- Alternative names: Ray Hopkins Senior Center, Mauldin Senior Center
- Etymology: From a previous mayor of Mauldin named Ray W. Hopkins

General information
- Status: Active
- Type: Senior center
- Location: Mauldin, South Carolina, United States, 203 Corn Road, Mauldin SC 29662

Website
- cityofmauldin.org/recreation/seniorprograms

= Ray Hopkins Senior Center =

Ray W. Hopkins Mauldin Senior Center (often referred to as Ray Hopkins Senior Center or Mauldin Senior Center) is a senior center located in Mauldin, South Carolina, United States. Membership at the senior center is exclusively for individuals over the age of 54, but several organizations have used the campus for other purposes.

==History==
The site of the senior center was once part of the Mauldin City Park. The size of the city park was reduced by half when the senior center was built and the park is now behind the senior center.

==Membership==
People can only join the senior center if they are at least 55 years old. The senior center has a fitness room on the premises and holds scheduled exercise classes, for members. It also organizes occasional excursions for members.

==Alternative uses==
Freedom Church, located in Greenville, holds services at the senior center every Sunday. These reservations were requested and gained in late 2015. There is also some history of Girl Scout recruitment activities at the senior center.
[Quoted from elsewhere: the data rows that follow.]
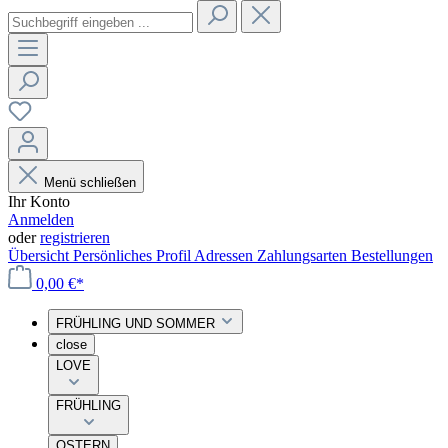
Menü schließen
Ihr Konto
Anmelden
oder
registrieren
Übersicht
Persönliches Profil
Adressen
Zahlungsarten
Bestellungen
0,00 €*
FRÜHLING UND SOMMER
close
LOVE
FRÜHLING
OSTERN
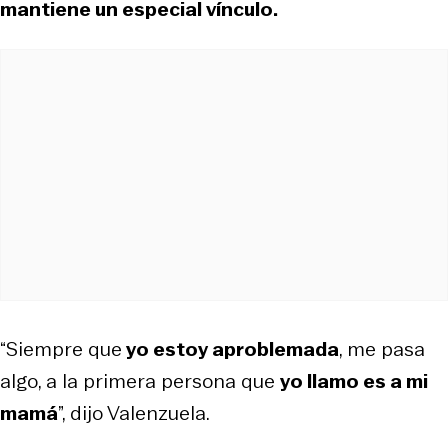
mantiene un especial vínculo.
“Siempre que
yo estoy aproblemada
, me pasa
algo, a la primera persona que
yo llamo es a mi
mamá
”, dijo Valenzuela.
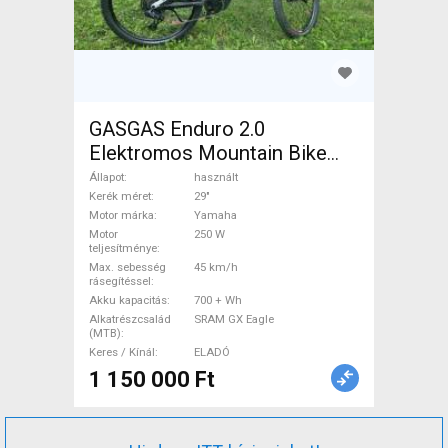
GASGAS Enduro 2.0
Elektromos Mountain Bike
29" össztelós / fully Yamaha
Állapot
használt
SRAM GX Eagle használt
Kerék méret
29"
Motor márka
Yamaha
ELADÓ
Motor
250 W
teljesítménye
Max. sebesség
45 km/h
rásegítéssel
Akku kapacitás
700 + Wh
Alkatrészcsalád
SRAM GX Eagle
(MTB)
Keres / Kínál
ELADÓ
1 150 000 Ft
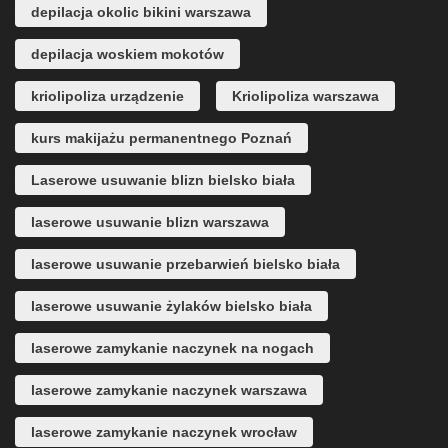
depilacja okolic bikini warszawa
depilacja woskiem mokotów
kriolipoliza urządzenie
Kriolipoliza warszawa
kurs makijażu permanentnego Poznań
Laserowe usuwanie blizn bielsko biała
laserowe usuwanie blizn warszawa
laserowe usuwanie przebarwień bielsko biała
laserowe usuwanie żylaków bielsko biała
laserowe zamykanie naczynek na nogach
laserowe zamykanie naczynek warszawa
laserowe zamykanie naczynek wrocław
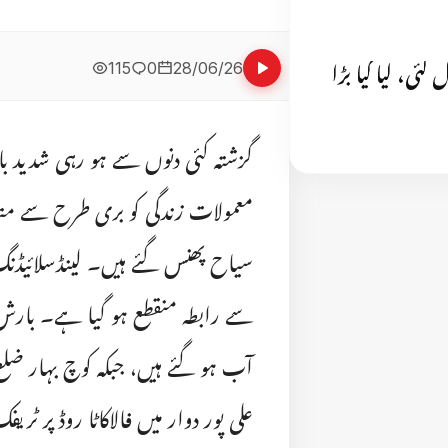
115
0
28/06/26
گئی، لیا گیا بڑا
گزشتہ کئی دنوں سے ہو رہی شدید ب
معمولات زندگی کو بری طرح سے متاث
سیاح پھنس گئے ہیں۔ لینڈسلائیڈنگ 
سے رابطہ منقطع ہو گیا ہے۔ بارش
آب ہو گئے ہیں، جبکہ کوچ بہار ض
علی پور دوار میں فالاکاٹا روڈ پر ٹ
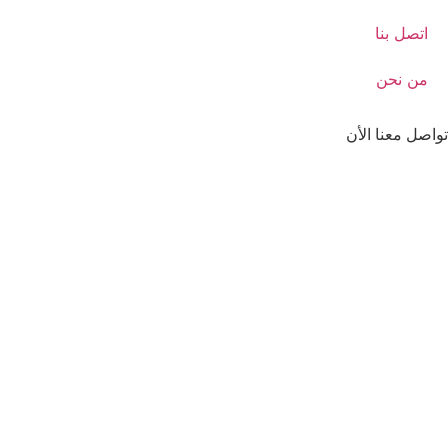
اتصل بنا
من نحن
تواصل معنا الأن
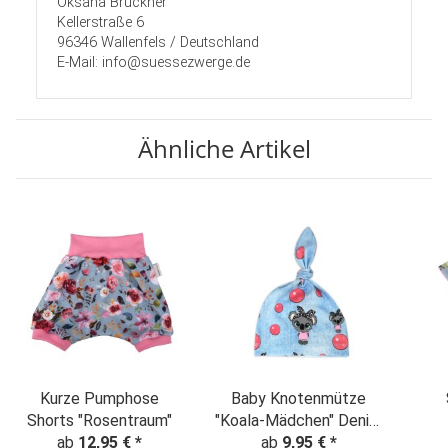
Oksana Brückner
Kellerstraße 6
96346 Wallenfels / Deutschland
E-Mail: info@suessezwerge.de
Ähnliche Artikel
Kurze Pumphose
Baby Knotenmütze
Shorts "Rosentraum"
"Koala-Mädchen" Denim
ab
12,95 €
*
ab
Look
9,95 €
*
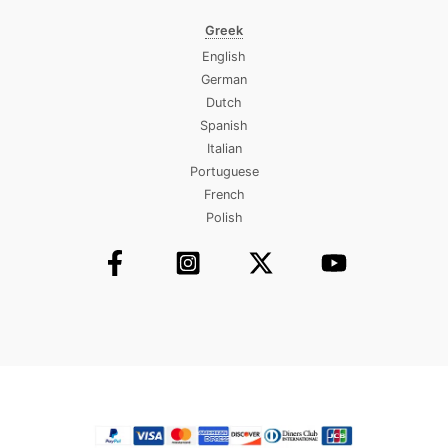
Greek
English
German
Dutch
Spanish
Italian
Portuguese
French
Polish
On Election Day, the senior center is one of many polling places in Mauldin.

==Legal issues==
Students of Mauldin High School, which is across the street from the senior center, illegally parking were parking in parking lots surrounding the high school because of the inconvenience of purchasing a parking pass from the school. Many of the students parking illegally were parking at the senior center parking lot. In September 2015, Mauldin's city council ratified a new parking decree which allowed police to more strictly enforce parking codes.